** MATERIAL SUPPLIED follows **

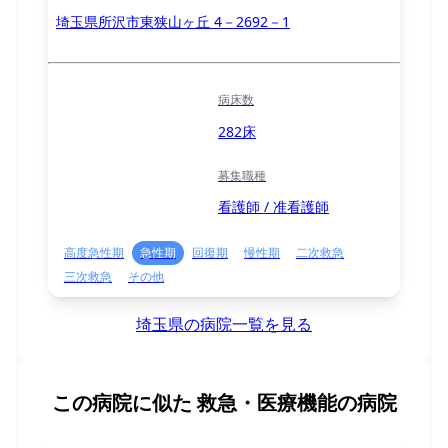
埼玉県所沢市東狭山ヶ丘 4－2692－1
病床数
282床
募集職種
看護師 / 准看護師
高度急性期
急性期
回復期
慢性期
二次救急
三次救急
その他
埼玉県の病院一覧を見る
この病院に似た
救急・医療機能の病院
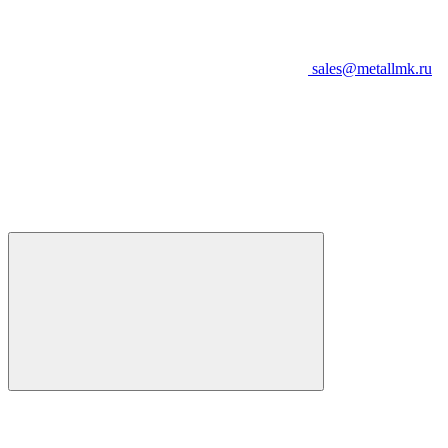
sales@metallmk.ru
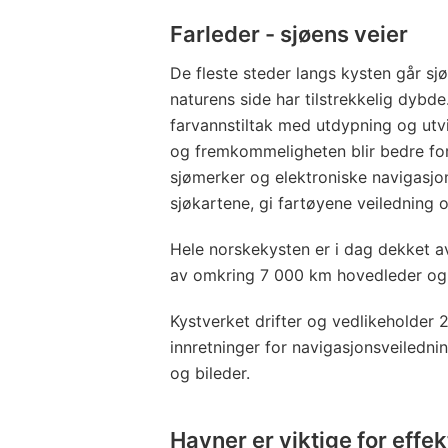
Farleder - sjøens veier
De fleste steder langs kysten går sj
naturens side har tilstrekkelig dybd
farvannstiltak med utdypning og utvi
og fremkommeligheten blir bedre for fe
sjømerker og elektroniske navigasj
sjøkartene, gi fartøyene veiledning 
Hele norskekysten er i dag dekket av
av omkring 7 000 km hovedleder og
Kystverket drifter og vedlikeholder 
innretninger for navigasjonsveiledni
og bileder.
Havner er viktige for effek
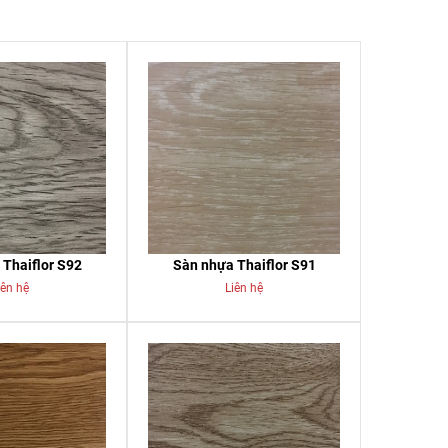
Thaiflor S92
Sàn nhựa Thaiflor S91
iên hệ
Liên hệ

** End of MATERIAL SUPPLIED **

Word for word, restate the records above and drop the pictures.

埼玉県所沢市東狭山ヶ丘 4－2692－1
病床数
282床
募集職種
看護師 / 准看護師
高度急性期
急性期
回復期
慢性期
二次救急
三次救急
その他
埼玉県の病院一覧を見る
この病院に似た
救急・医療機能の病院
sales@metallmk.ru
Farleder - sjøens veier
De fleste steder langs kysten går sj
naturens side har tilstrekkelig dybd
farvannstiltak med utdypning og utvi
og fremkommeligheten blir bedre for fe
sjømerker og elektroniske navigasj
sjøkartene, gi fartøyene veiledning 
Hele norskekysten er i dag dekket av
av omkring 7 000 km hovedleder og
Kystverket drifter og vedlikeholder 
innretninger for navigasjonsveiledni
og bileder.
Havner er viktige for effek
Thaiflor S92
Sàn nhựa Thaiflor S91
iên hệ
Liên hệ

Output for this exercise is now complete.